→ **Assigned task**: Take the lines below from the one with "Квартира, Салоники – Иппократио" through the one with "KOSMETOLOGA IZVĒLE" and print only them, exactly. Don't print the pictures.
Provided material Start Marker
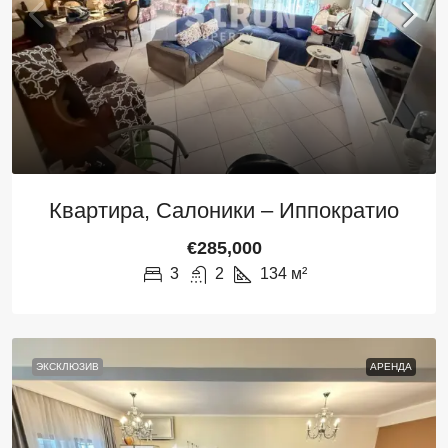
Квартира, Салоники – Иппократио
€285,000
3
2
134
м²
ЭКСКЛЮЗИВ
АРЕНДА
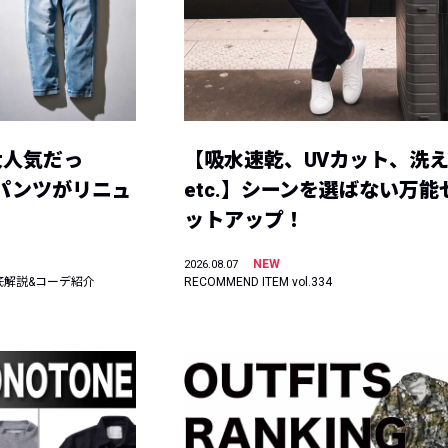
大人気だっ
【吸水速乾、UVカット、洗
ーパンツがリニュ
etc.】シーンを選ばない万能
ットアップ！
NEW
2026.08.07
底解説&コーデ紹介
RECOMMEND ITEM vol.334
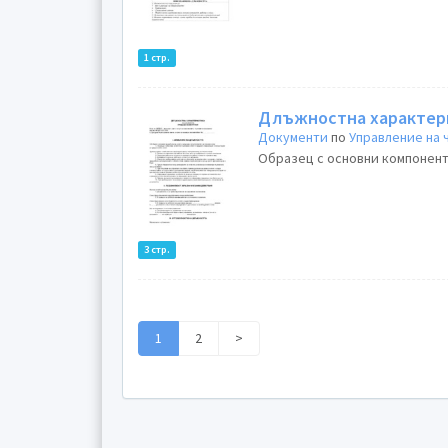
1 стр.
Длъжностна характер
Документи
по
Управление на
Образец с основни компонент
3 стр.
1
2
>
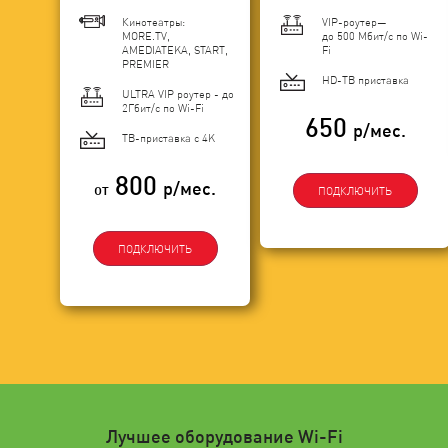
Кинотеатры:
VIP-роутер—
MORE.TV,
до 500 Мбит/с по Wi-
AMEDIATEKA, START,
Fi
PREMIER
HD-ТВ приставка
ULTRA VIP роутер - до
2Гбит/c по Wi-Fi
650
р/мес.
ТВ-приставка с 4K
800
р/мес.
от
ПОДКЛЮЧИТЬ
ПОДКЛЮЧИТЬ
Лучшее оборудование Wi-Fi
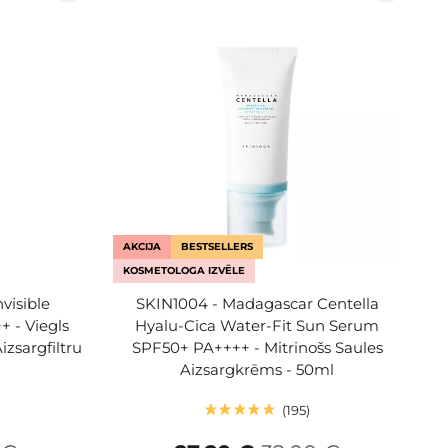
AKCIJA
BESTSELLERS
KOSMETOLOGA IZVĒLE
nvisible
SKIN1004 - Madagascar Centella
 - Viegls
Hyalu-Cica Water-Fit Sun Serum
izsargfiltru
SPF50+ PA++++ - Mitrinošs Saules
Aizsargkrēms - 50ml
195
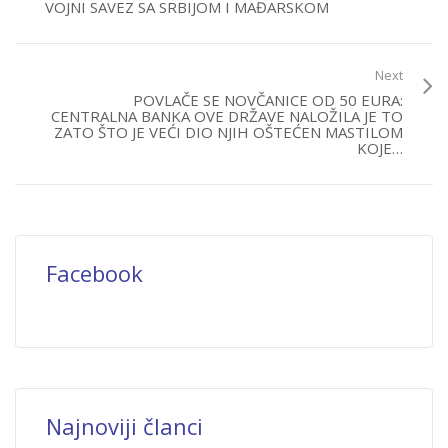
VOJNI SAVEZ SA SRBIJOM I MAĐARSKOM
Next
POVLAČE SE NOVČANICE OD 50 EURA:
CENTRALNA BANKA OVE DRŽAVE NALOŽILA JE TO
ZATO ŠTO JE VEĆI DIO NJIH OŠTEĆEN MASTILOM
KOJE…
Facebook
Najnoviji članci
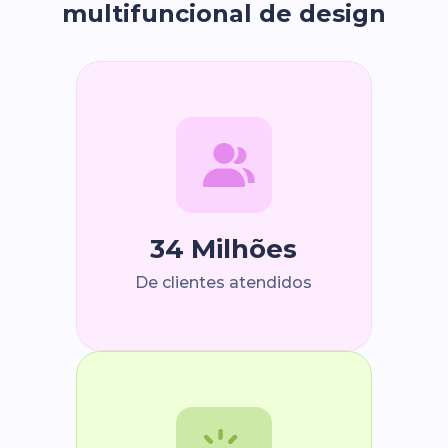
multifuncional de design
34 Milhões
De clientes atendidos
Provided material End Marker
Provided material Start Marker
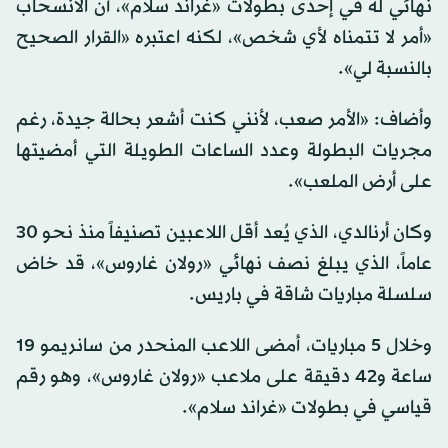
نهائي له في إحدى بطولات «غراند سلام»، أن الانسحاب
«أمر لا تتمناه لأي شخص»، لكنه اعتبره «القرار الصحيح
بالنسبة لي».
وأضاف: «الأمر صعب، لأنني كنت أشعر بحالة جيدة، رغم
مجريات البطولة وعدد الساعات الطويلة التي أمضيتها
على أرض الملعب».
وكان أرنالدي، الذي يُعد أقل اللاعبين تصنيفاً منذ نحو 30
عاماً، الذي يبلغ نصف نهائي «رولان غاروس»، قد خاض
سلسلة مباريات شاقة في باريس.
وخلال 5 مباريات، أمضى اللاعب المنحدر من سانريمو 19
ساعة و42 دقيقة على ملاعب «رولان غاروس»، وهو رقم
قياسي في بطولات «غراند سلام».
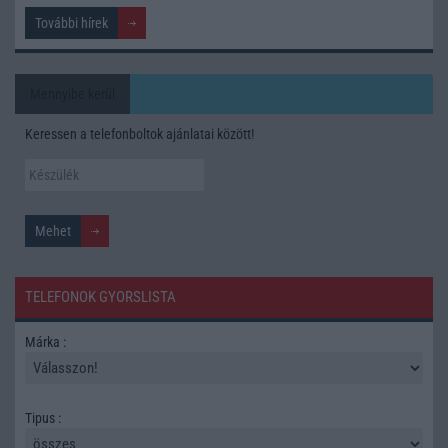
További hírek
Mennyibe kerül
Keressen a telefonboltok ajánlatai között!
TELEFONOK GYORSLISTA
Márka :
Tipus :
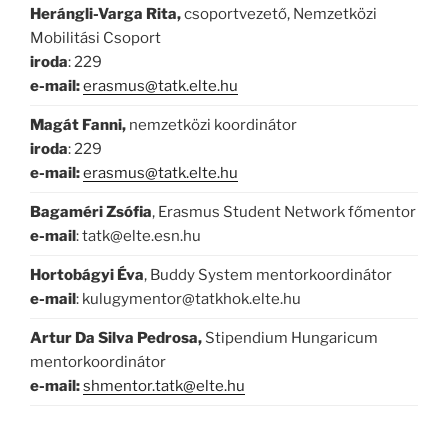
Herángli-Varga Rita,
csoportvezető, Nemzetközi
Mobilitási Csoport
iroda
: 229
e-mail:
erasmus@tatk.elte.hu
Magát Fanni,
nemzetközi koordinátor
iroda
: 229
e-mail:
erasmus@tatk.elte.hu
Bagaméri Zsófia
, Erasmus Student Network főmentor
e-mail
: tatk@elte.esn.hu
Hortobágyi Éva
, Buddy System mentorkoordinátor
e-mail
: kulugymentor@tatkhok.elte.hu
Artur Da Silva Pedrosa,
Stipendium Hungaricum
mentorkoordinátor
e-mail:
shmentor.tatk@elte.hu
Provided material End Marker
Provided material Start Marker
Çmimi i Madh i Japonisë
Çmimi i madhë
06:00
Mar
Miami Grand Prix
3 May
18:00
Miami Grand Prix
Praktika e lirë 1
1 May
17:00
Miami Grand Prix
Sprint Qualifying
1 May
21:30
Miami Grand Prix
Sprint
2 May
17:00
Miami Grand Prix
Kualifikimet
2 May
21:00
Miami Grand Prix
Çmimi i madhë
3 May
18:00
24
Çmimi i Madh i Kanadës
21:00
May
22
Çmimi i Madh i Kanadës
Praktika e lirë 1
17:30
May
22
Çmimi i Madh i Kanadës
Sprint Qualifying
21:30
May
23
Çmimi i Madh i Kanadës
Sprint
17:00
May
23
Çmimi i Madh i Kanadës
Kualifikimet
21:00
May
Provided material End Marker
→ **Exercise response**:
Квартира, Салоники – Иппократио
€285,000
3
2
134
м²
ЭКСКЛЮЗИВ
АРЕНДА
大人気だっ
【吸水速乾、UVカット、洗
ーパンツがリニュ
etc.】シーンを選ばない万能
ットアップ！
NEW
2026.08.07
底解説&コーデ紹介
RECOMMEND ITEM vol.334
1 стр.
Длъжностна характер
Документи
по
Управление на
Образец с основни компонент
3 стр.
1
2
>
Кинотеатры:
VIP-роутер—
MORE.TV,
до 500 Мбит/с по Wi-
AMEDIATEKA, START,
Fi
PREMIER
HD-ТВ приставка
ULTRA VIP роутер - до
2Гбит/c по Wi-Fi
650
р/мес.
ТВ-приставка с 4K
800
р/мес.
от
ПОДКЛЮЧИТЬ
ПОДКЛЮЧИТЬ
Лучшее оборудование Wi-Fi
AKCIJA
BESTSELLERS
KOSMETOLOGA IZVĒLE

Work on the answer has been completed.